The world is abuzz with technical jargon emerging, including the fourth industrial revolution, digitisation, digitalisation and digital transformation, and of course data. The truth is, while these terms represent the future of how humans will exist and operate, these elements are already firmly establishing themselves in our everyday lives.
Alarmingly, according to a study done by Qlik, only 24% of decision-makers are data literate. The pace at which changes are happening within personal and business lives, is faster than the pace at which people are able to keep up. And in business, this is one of the biggest threats to the sustainability and profitability of an organisation.
Data should be viewed as the lifeblood of a company as it empowers key decision-makers to derive meaningful insights and apply them in a manner that benefits the business.
Historically, data interpretation and analysis were limited to actuaries, who applied old-school algorithms to data to make a projection that determined the future existence of a business. Today, data literacy across the business is critical. All employees must embrace technology to maintain career success, plus the overall business’ sustainability, relevance and profitability.
COO of Natsure, Bernice van Leeuwen added, “Ignoring digital transformation in business, puts the business at risk of becoming redundant.” The specialist short-term insurance underwriting management agency intends to educate brokers on the need to embrace technology and encourage decision-makers to understand how to properly interpret and analyse data.
Tools, technology and the ability to think critically about data are key components to achieving data literacy, but it thrives in a culture in which data is valued by all as a primary vehicle for decision making. van Leeuwen reflected on four foundation traits that organisations need to build data literacy, as originally expressed by Doug Bordonaro on his blog, The Data Complex:
- Widespread Access to Data
Previously, data was only accessible to the C-suite, but in order to build data-literate organisations, all employees must have access without going through an intermediary. If, for instance, a sales consultant has to call the IT department to enquire about how many new customers were converted in the past month, then the system is failing that individual, and the company is not data-literate. Ideally, organisations should identify the sources of data that will be most useful to the broadest number of people, and ensure that they’re available via internal data services.
- Leadership by Example
Data literacy is a mindset and instilling a data-first attitude is half the battle. While opening up access is the first step, the leadership team must nurture a culture that moves away from making decisions based on experience and instinct, and rather encourage substantiation backed by data. Companies can foster this thinking by introducing a ‘data moment’, whereby employees describe how data informed a recent decision, or they could share data that reveals a change in customer habits.
- A Platform for Sharing
Excel tends to be a default platform tool for data capturing, however confining it to a desktop application is limiting and leads to inconsistencies as information will naturally become outdated. It’s essential that data is housed on a single source, common platform for viewing, analysing and sharing. When data is centrally stored and managed, it aids policy enforcement around security and governance.
- Critical Thinking
The ability to learn from data collected will hold valuable insights, which can be turned into action. Interpretation through knowledge, reasoning, and problem-solving is vital. In order to derive meaningful insights, employees must learn to think critically about appropriate use of the information they have access to. Confirmation bias, or the tendency to focus on results that support existing beliefs, is a common pitfall and a real danger. Training can prevent this.

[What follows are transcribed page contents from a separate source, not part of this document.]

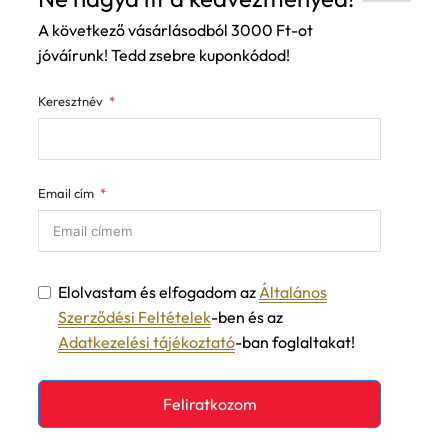
A következő vásárlásodból 3000 Ft-ot
jóváírunk! Tedd zsebre kuponkódod!
Keresztnév
Email cím
Elolvastam és elfogadom az
Általános
Szerződési Feltételek
-ben és az
Adatkezelési tájékoztató
-ban foglaltakat!
Feliratkozom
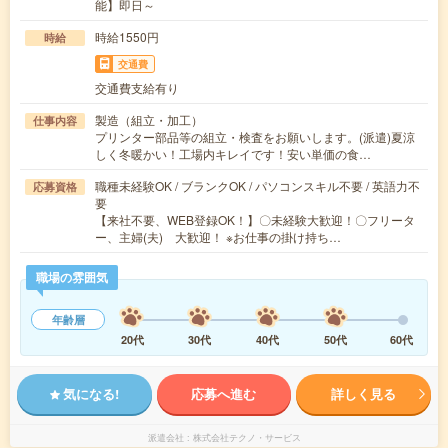
能】即日～
時給1550円
時給
交通費
交通費支給有り
製造（組立・加工）
仕事内容
プリンター部品等の組立・検査をお願いします。(派遣)夏涼
しく冬暖かい！工場内キレイです！安い単価の食…
職種未経験OK / ブランクOK / パソコンスキル不要 / 英語力不
応募資格
要
【来社不要、WEB登録OK！】〇未経験大歓迎！〇フリータ
ー、主婦(夫) 大歓迎！ ※お仕事の掛け持ち…
職場の雰囲気
年齢層
20代
30代
40代
50代
60代
気になる!
応募へ進む
詳しく見る
派遣会社
株式会社テクノ・サービス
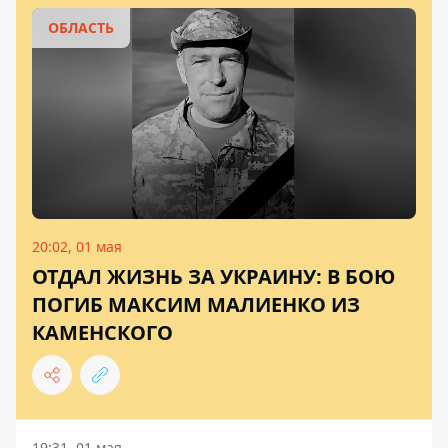
ОБЛАСТЬ
20:02, 01 мая
ОТДАЛ ЖИЗНЬ ЗА УКРАИНУ: В БОЮ
ПОГИБ МАКСИМ МАЛИЕНКО ИЗ
КАМЕНСКОГО
19:31, 01 мая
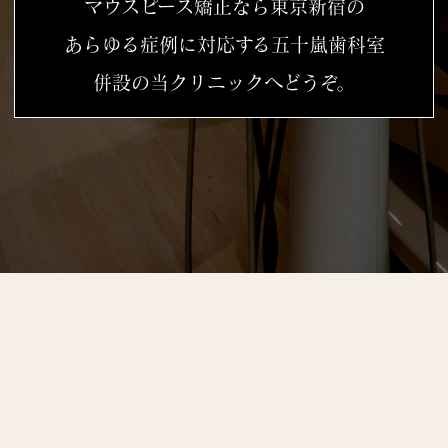
マウスピース矯正なら東京新宿の
あらゆる症例に対応する五十嵐歯科室
併設の当クリニックへどうぞ。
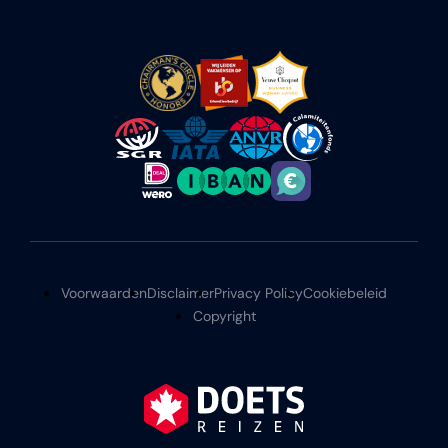
Voorwaarden
Disclaimer
Privacy Policy
Cookiebeleid
Copyright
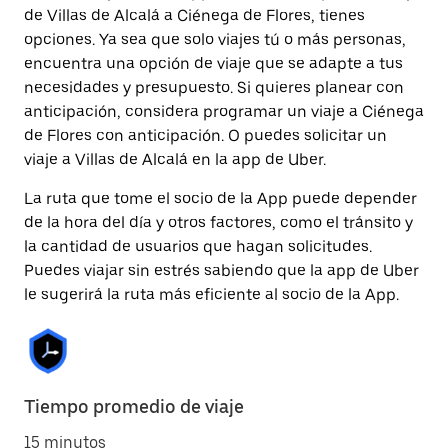
de Villas de Alcalá a Ciénega de Flores, tienes
opciones. Ya sea que solo viajes tú o más personas,
encuentra una opción de viaje que se adapte a tus
necesidades y presupuesto. Si quieres planear con
anticipación, considera programar un viaje a Ciénega
de Flores con anticipación. O puedes solicitar un
viaje a Villas de Alcalá en la app de Uber.
La ruta que tome el socio de la App puede depender
de la hora del día y otros factores, como el tránsito y
la cantidad de usuarios que hagan solicitudes.
Puedes viajar sin estrés sabiendo que la app de Uber
le sugerirá la ruta más eficiente al socio de la App.
Tiempo promedio de viaje
15 minutos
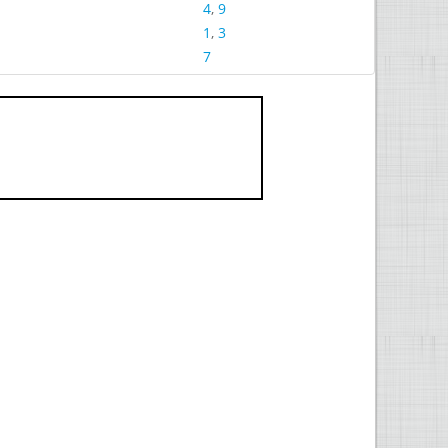
4
,
9
1
,
3
7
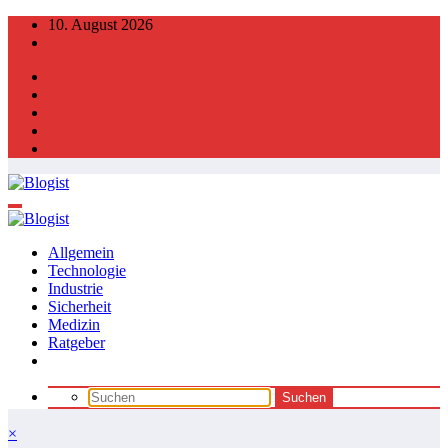
Zum
10. August 2026
Inhalt
springen
Allgemein
Technologie
Industrie
Sicherheit
Medizin
Ratgeber
×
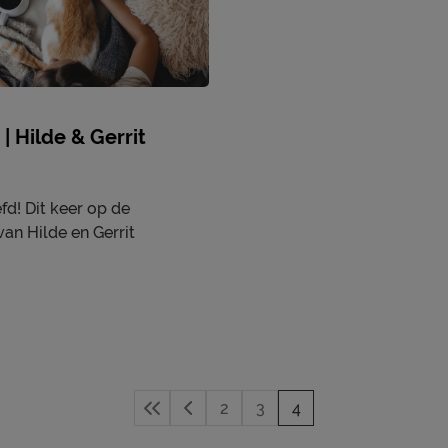
| Hilde & Gerrit
fd! Dit keer op de
an Hilde en Gerrit
2
3
4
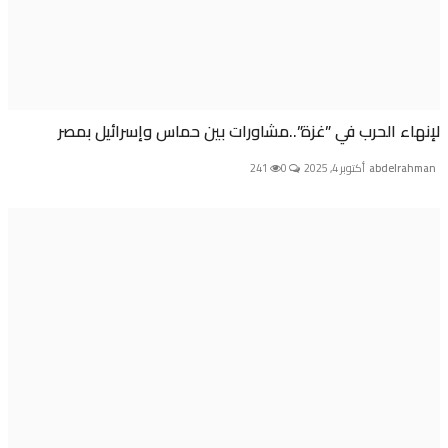
اء الحرب في ”غزة”..مشاورات بين حماس وإسرائيل بمصر
abdelra
أكتوبر 4, 2025
0
241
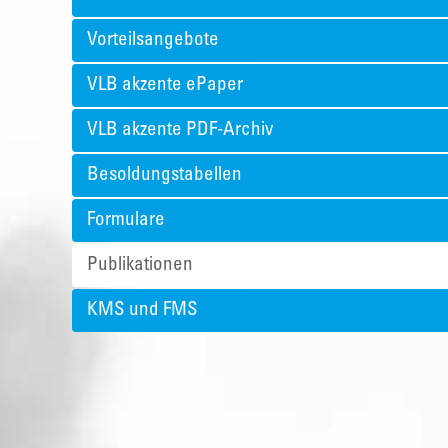
Vorteilsangebote
VLB akzente ePaper
VLB akzente PDF-Archiv
Besoldungstabellen
Formulare
Publikationen
KMS und FMS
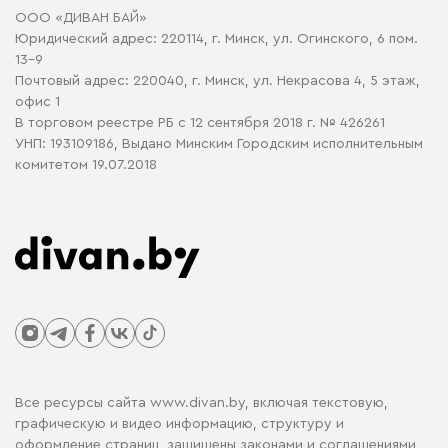
Договор оферты
ООО «ДИВАН БАЙ»
Политика конфиденциальности
Юридический адрес: 220114, г. Минск, ул. Огинского, 6 пом.
Политика в отношении обработки cookie
13-9
Почтовый адрес: 220040, г. Минск, ул. Некрасова 4, 5 этаж,
офис 1
В торговом реестре РБ с 12 сентября 2018 г. № 426261
УНП: 193109186, Выдано Минским Городским исполнительным
комитетом 19.07.2018
Все ресурсы сайта www.divan.by, включая текстовую,
графическую и видео информацию, структуру и
оформление страниц, защищены законами и соглашениями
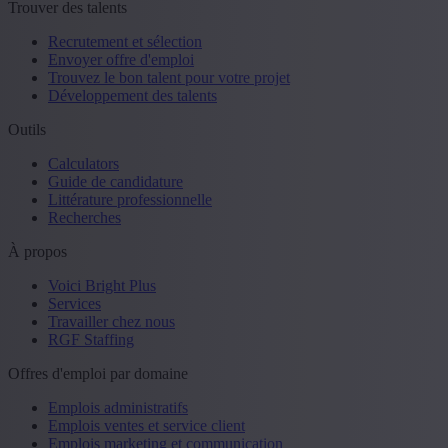
Trouver des talents
Recrutement et sélection
Envoyer offre d'emploi
Trouvez le bon talent pour votre projet
Développement des talents
Outils
Calculators
Guide de candidature
Littérature professionnelle
Recherches
À propos
Voici Bright Plus
Services
Travailler chez nous
RGF Staffing
Offres d'emploi par domaine
Emplois administratifs
Emplois ventes et service client
Emplois marketing et communication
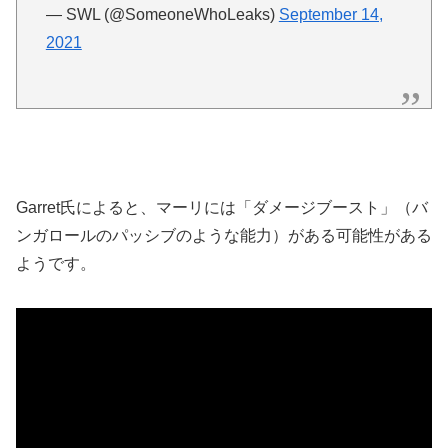
— SWL (@SomeoneWhoLeaks)
September 14,
2021
Garret氏によると、マーリには「ダメージブースト」（バ
ンガロールのパッシブのような能力）がある可能性がある
ようです。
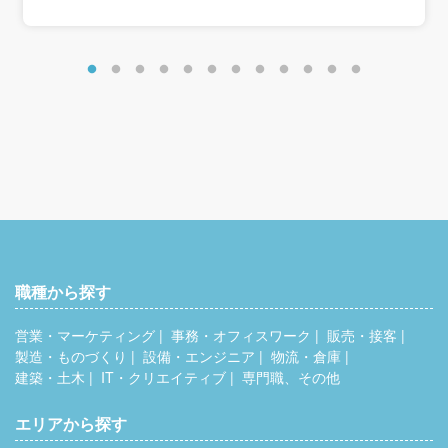
＜モデル年収例＞
・574万円／入社10年目・主任クラス
月給31万円＋賞与＋残業手当15時間分
・917万円／入社25年目・課長クラス
月給54万円＋賞与
職種から探す
営業・マーケティング
事務・オフィスワーク
販売・接客
製造・ものづくり
設備・エンジニア
物流・倉庫
建築・土木
IT・クリエイティブ
専門職、その他
エリアから探す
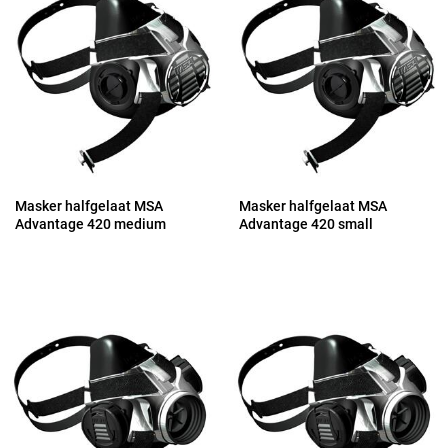
Masker halfgelaat MSA
Masker halfgelaat MSA
Advantage 420 medium
Advantage 420 small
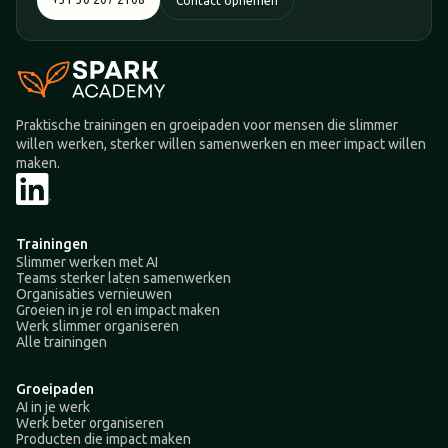
Contact opnemen
Praktische trainingen en groeipaden voor mensen die slimmer
willen werken, sterker willen samenwerken en meer impact willen
maken.
Trainingen
Slimmer werken met AI
Teams sterker laten samenwerken
Organisaties vernieuwen
Groeien in je rol en impact maken
Werk slimmer organiseren
Alle trainingen
Groeipaden
AI in je werk
Werk beter organiseren
Producten die impact maken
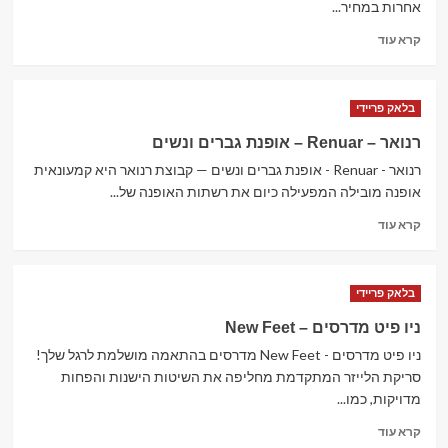
ילדים
אחרות במחיר...
–
Read
תינוקות
קרא עוד
more
וסניקרס
about
לנשים
פאנקו
בלאק פריידי
–
חנות
רנואר – Renuar – אופנת גברים ונשים
אלכוהול
רנואר - Renuar - אופנת גברים ונשים — קבוצת רנואר היא קמעונאית
מקוונת
אופנה מובילה המפעילה כיום את רשתות האופנה של...
Read
קרא עוד
more
about
רנואר
בלאק פריידי
–
Renuar
ניו פיט מדרסים – New Feet
–
ניו פיט מדרסים - New Feet מדרסים בהתאמה מושלמת לרגל שלך!
אופנת
גברים
סריקת הלייזר המתקדמת מחליפה את השיטות הישנות והפחות
ונשים
מדויקות, כמו...
Read
קרא עוד
more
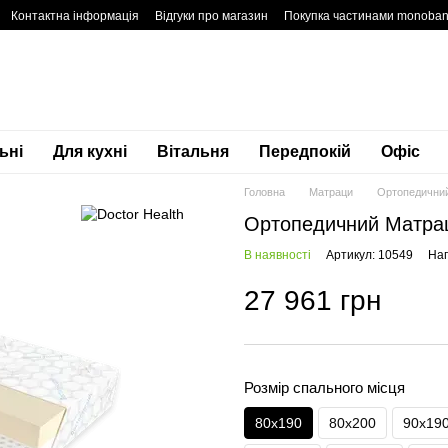
Контактна інформація
Відгуки про магазин
Покупка частинами monoba
денційності
Блог
Гарантія
ьні
Для кухні
Вітальня
Передпокій
Офіс
Головна
Матраци
Ортопедичний
Ортопедичний Матрац
В наявності
Артикул: 10549
Нап
27 961 грн
Розмір спального місця
80х190
80х200
90х19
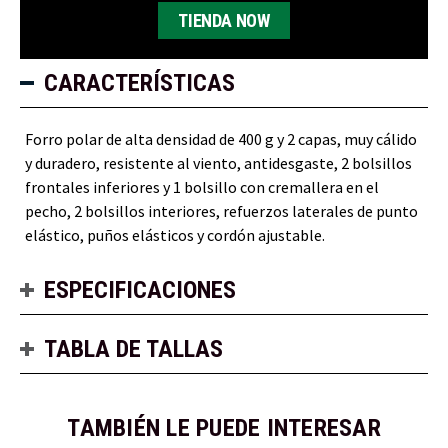
TIENDA NOW
CARACTERÍSTICAS
Forro polar de alta densidad de 400 g y 2 capas, muy cálido
y duradero, resistente al viento, antidesgaste, 2 bolsillos
frontales inferiores y 1 bolsillo con cremallera en el
pecho, 2 bolsillos interiores, refuerzos laterales de punto
elástico, puños elásticos y cordón ajustable.
ESPECIFICACIONES
TABLA DE TALLAS
TAMBIÉN LE PUEDE INTERESAR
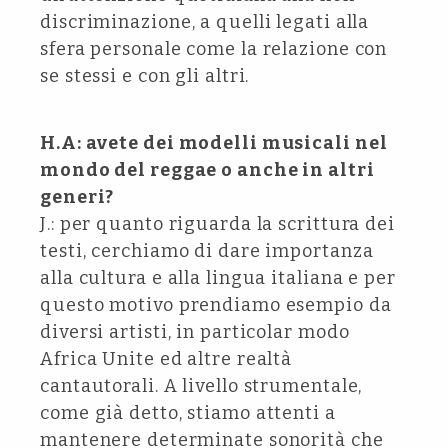
discriminazione, a quelli legati alla
sfera personale come la relazione con
se stessi e con gli altri.
H.A: avete dei modelli musicali nel
mondo del reggae o anche in altri
generi?
J.: per quanto riguarda la scrittura dei
testi, cerchiamo di dare importanza
alla cultura e alla lingua italiana e per
questo motivo prendiamo esempio da
diversi artisti, in particolar modo
Africa Unite ed altre realtà
cantautorali. A livello strumentale,
come già detto, stiamo attenti a
mantenere determinate sonorità che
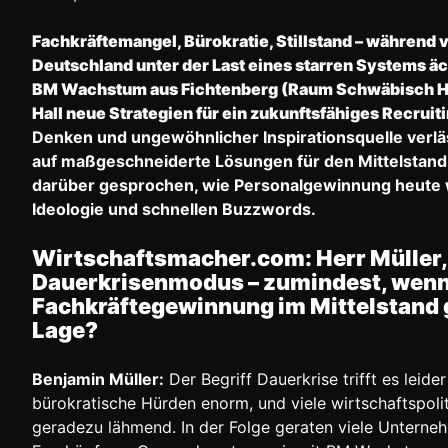
Fachkräftemangel, Bürokratie, Stillstand – während 
Deutschland unter der Last eines starren Systems ä
BM Wachstum
aus Fichtenberg (Raum Schwäbisch Ha
Hall neue Strategien für ein zukunftsfähiges Recruiti
Denken und ungewöhnlicher Inspirationsquelle verlä
auf maßgeschneiderte Lösungen für den Mittelstand
darüber gesprochen, wie Personalgewinnung heute wir
Ideologie und schnellen Buzzwords.
Wirtschaftsmacher.com: Herr Müller,
Dauerkrisenmodus – zumindest, wen
Fachkräftegewinnung im Mittelstand g
Lage?
Benjamin Müller:
Der Begriff Dauerkrise trifft es leider
bürokratische Hürden enorm, und viele wirtschaftspo
geradezu lähmend. In der Folge geraten viele Unterneh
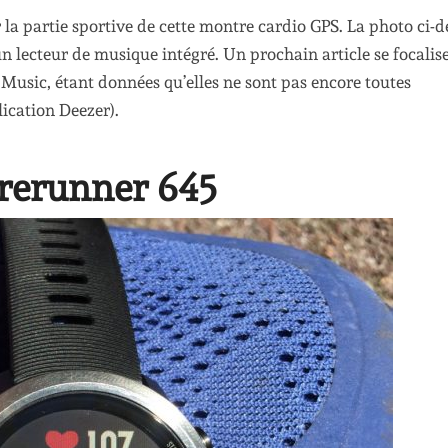
r la partie sportive de cette montre cardio GPS. La photo ci-d
un lecteur de musique intégré. Un prochain article se focalis
 Music, étant données qu’elles ne sont pas encore toutes
ication Deezer).
rerunner 645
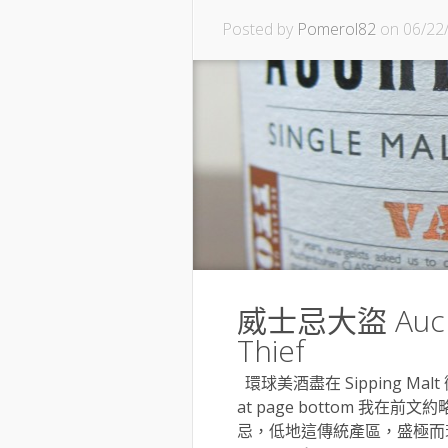
Posted by
Pomerol82
on 06/22
威士忌大盜 Auchen
Thief
環球美酒盡在 Sipping Malt 微醺
at page bottom 我在前
忌，低地這傳統產區，盛極而衰，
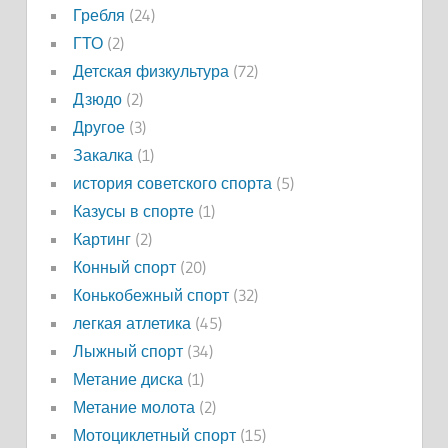
Гребля
(24)
ГТО
(2)
Детская физкультура
(72)
Дзюдо
(2)
Другое
(3)
Закалка
(1)
история советского спорта
(5)
Казусы в спорте
(1)
Картинг
(2)
Конный спорт
(20)
Конькобежный спорт
(32)
легкая атлетика
(45)
Лыжный спорт
(34)
Метание диска
(1)
Метание молота
(2)
Мотоциклетный спорт
(15)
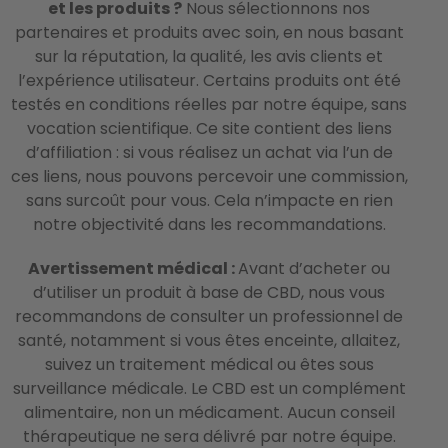
et les produits ?
Nous sélectionnons nos
partenaires et produits avec soin, en nous basant
sur la réputation, la qualité, les avis clients et
l’expérience utilisateur. Certains produits ont été
testés en conditions réelles par notre équipe, sans
vocation scientifique. Ce site contient des liens
d’affiliation : si vous réalisez un achat via l’un de
ces liens, nous pouvons percevoir une commission,
sans surcoût pour vous. Cela n’impacte en rien
notre objectivité dans les recommandations.
Avertissement médical :
Avant d’acheter ou
d’utiliser un produit à base de CBD, nous vous
recommandons de consulter un professionnel de
santé, notamment si vous êtes enceinte, allaitez,
suivez un traitement médical ou êtes sous
surveillance médicale. Le CBD est un complément
alimentaire, non un médicament. Aucun conseil
thérapeutique ne sera délivré par notre équipe.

“Natsure’s experience with data illiteracy has been a catalytic lesson. Some of the challenges relating to this resulted in delayed, reactive and ineffective decision making,” shared van Leeuwen. “However,” she continued, “through knowledge, understanding, and making data available throughout the organisation, data literacy became a game-changer for us. Currently, Natsure has four primary data sources, which adhere to a data sharing regulation, soon to be promulgated by the Financial Sector Conduct Authority, which requires us to store and share data down to the most granular level. This shift and adoption has lead to a better understanding of customers, and improved efficiencies.”
Based on her case study at a recent Qlik Ideas Lab seminar, van Leeuwen shared her advice to organisations embarking on the data analytics journey, which can be summarised into four key points:
- Get your data in order. Data that is manipulated or ‘manually cleaned’, but never corrected at the source, results in skewed trends and inaccurate results.
- Choose a cost-effective and intuitive data analytics tool that suits your business.
- Keep it simple. Don’t overcomplicate your analytics. Start with the basics and build models that will be meaningful.
- Define data filters and the model purpose. A key issue is not understanding what to analyse, why it’s being analysed and which filters have been applied.